At age 72, after 50 years of making comics, Jacques Tardi is more than worthy of his own exhibition at the Cartoonmuseum. I can’t say how this Tardi exhibition, which ends on March 24, relates to the one at the 2015 Fumetto festival in Lucerne. Anyway, it’s always worth reminding people through such a show that the author of the WWI comics for which he is perhaps best known, C’était la guerre des tranchées and Putain de guerre, is the same who created the Belle Époque mystery series Adèle Blanc-Sec in the seventies, and who also authored the Nestor Burma detective comics, as well as the historical comic Le Cri du peuple in the early 2000s, and, most recently, the WWII comic Stalag II B, to name but a few.

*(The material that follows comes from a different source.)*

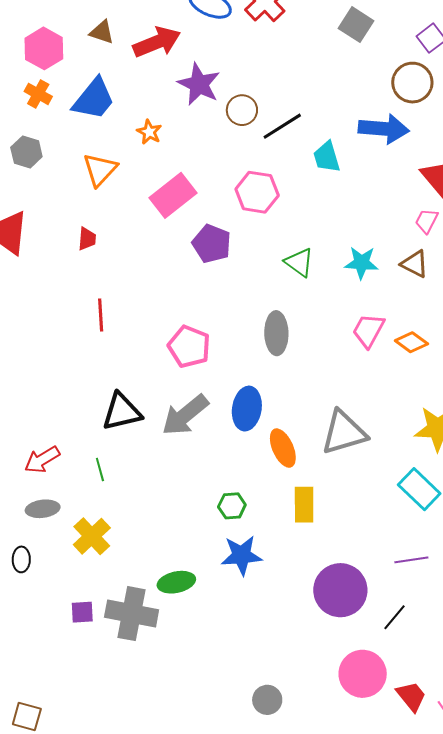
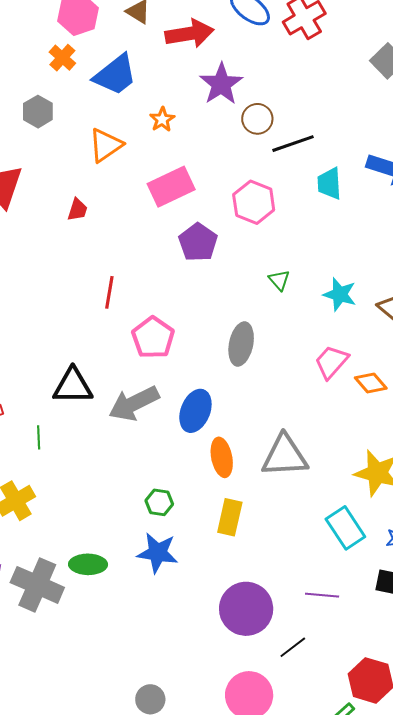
green triangle: (299, 262) -> (279, 280), size x0.7
red line: (101, 315) -> (109, 292), moved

A dazzling array of comics, and the Basel exhibition covers them all.
The primary medium of presentation are framed original drawings, of which there are apparently more than 200 on display. Here, however, it becomes obvious why the exhibition is titled “Le Monde de Tardi” (and not “Die Welt des Tardi”): while the commentary texts on the walls are in German, no translation is provided for the French speech balloon texts. Which is a pity, given that Tardi is not only a masterly draughtsman but also a witty wordsmith. At least this aspect of Tardi can be appreciated in the library room of the museum which is well stocked with German translated editions of many of his albums. In the library one can also watch a film about Tardi in – again – French only: Tardi en noir et blanc, also available on YouTube with German audio.
My impression was that the previous exhibition I had seen at the Cartoonmuseum, Joe Sacco – Comics Journalist, had done a slightly better job at telling something about the artist himself and his working process instead of just the finished works. But this is a common shortcoming in comic exhibitions.
Le Monde de Tardi must be a highly enjoyable exhibition if you’re fluent in both French and German, but I doubt you get much out of it if you speak neither.